Ukraine civilian toll nears 7,000
Ukraine's president says almost 7,000 civilians have died and a thousand more remain unaccounted for as a result of the unrest that has gripped his country over the past year.
Petro Poroshenko said 1,657 Ukrainian troops had died in fighting with Russian-backed separatists seeking the breakaway of two eastern regions.
Mr Poroshenko's figures mark a major upward revision of earlier estimates.
An uneasy ceasefire has been in place since mid-February, but has been marred by regular violations.
The most recent United Nations tally estimated around 6,100 people had been killed.
Mr Poroshenko gave the new figures as he addressed an assembly packed with soldiers before the opening of parliament in Kiev.
Moscow has always denied supplying separatist rebels with equipment or manpower, but it has been open in its diplomatic support for the separatists.
Mr Poroshenko said Russian involvement in the war had forced Ukraine to seek to align closer with the West.
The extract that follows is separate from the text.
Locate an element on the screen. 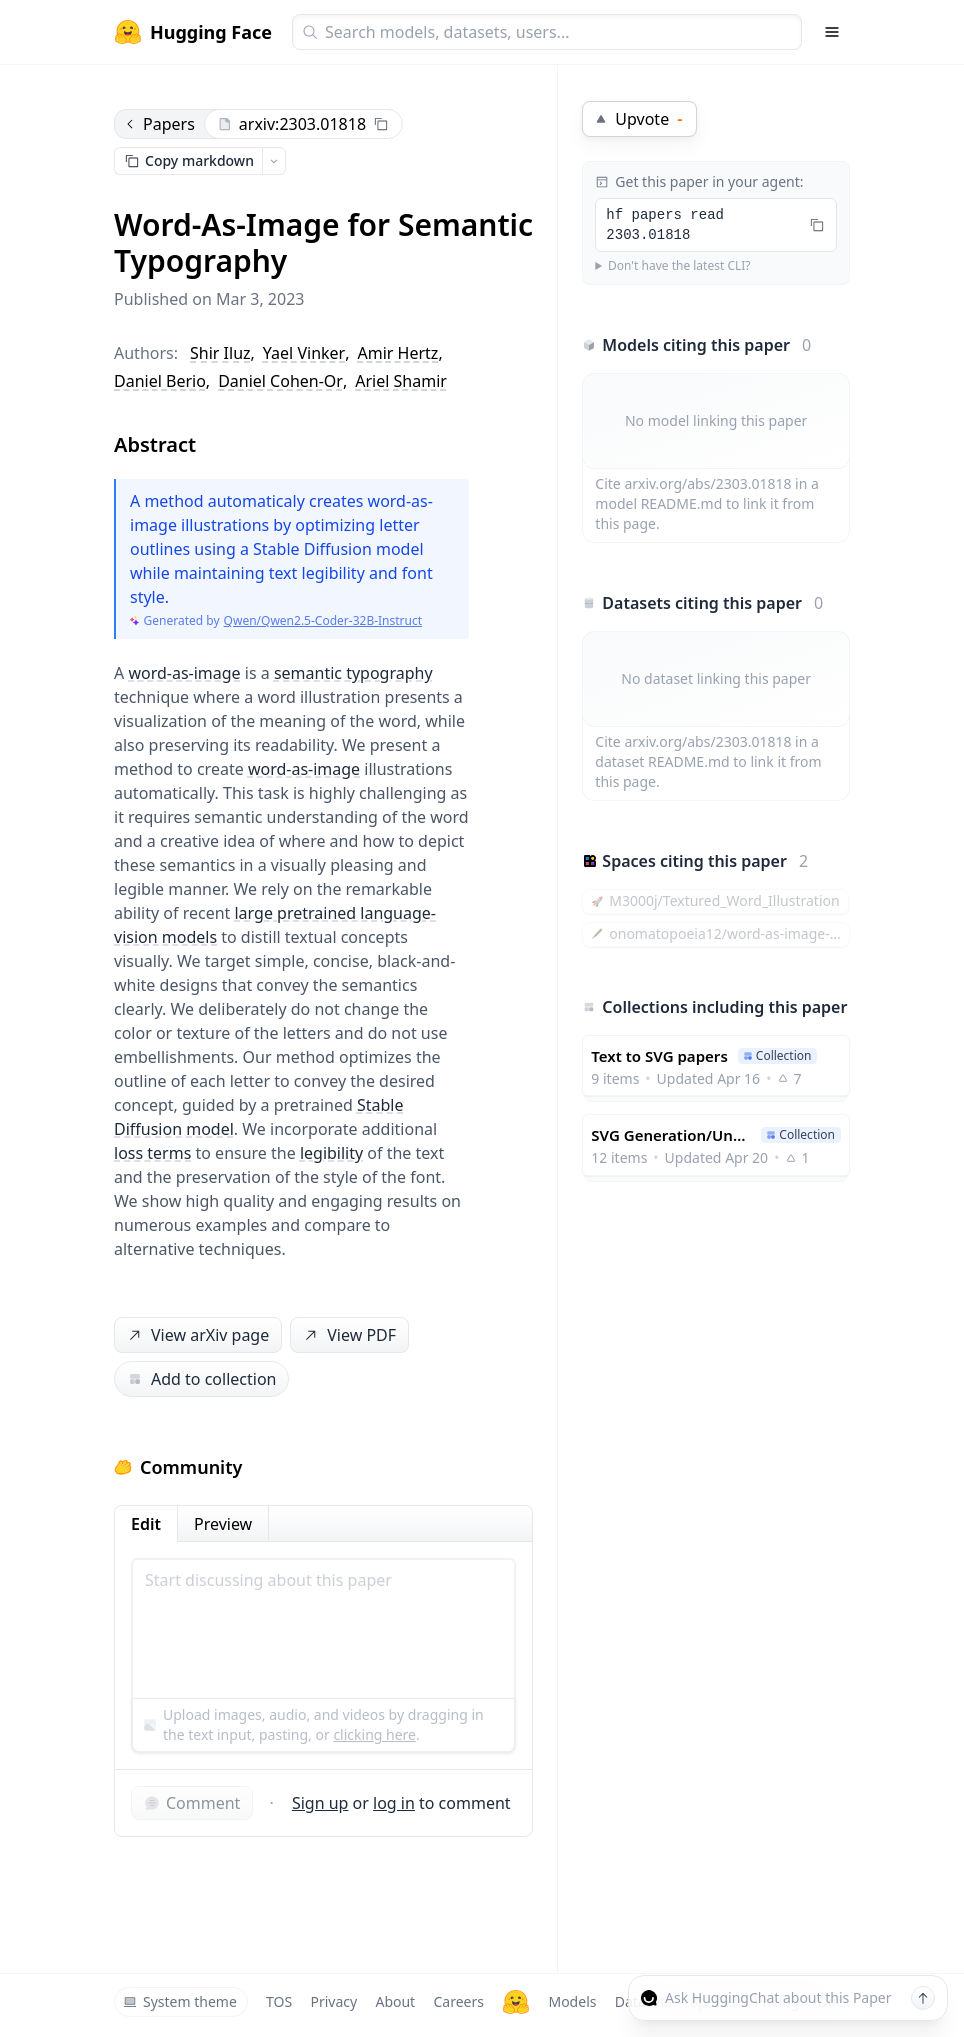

"Given that the Russian threat is long-term and considering that the aggressive stance and policy of the Russian Federation poses a major threat to national security, the strategy aims to reach full compatibility in the security and defence sectors of Ukraine and Nato," Mr Poroshenko said.
The uneasy ceasefire that has been in place in the eastern regions of Donetsk and Luhansk has been violated by both sides deploying heavy weapons near the front line, according to international monitors.
Separatists have been showing off large amounts of hardware in rehearsal for a military parade later this week in their stronghold of Donetsk. The city is a few miles from the front line, so deployment of any firepower with a calibre above 100mm would nominally be in violation of the ceasefire.
Mr Poroshenko said the peace deal remained the only option for restoring stability to east Ukraine.
"This has enabled some degree of de-escalation in the conflict," he said. "Every day in which nobody dies is like a feast day for me."
Military spokesman Andriy Lysenko said two soldiers had been killed and 26 injured over the previous 24 hours.
In a calculated snub to Russia, Ukraine this year brought its Second World War victory celebrations forward by one day to May 8, the date marked in western Europe.
Moscow is to hold a grand military parade tomorrow to mark the 70th anniversary of the Soviet Union's victory over Nazi Germany.
Ukraine has adopted the red poppy as a commemorative symbol at pointed variance with Russia, where wearing the black and orange St George's ribbon has been commonplace.
A climber today scaled the 102-metre Motherland Monument in Kiev to attach a braid of giant artificial poppies around the head of the statue.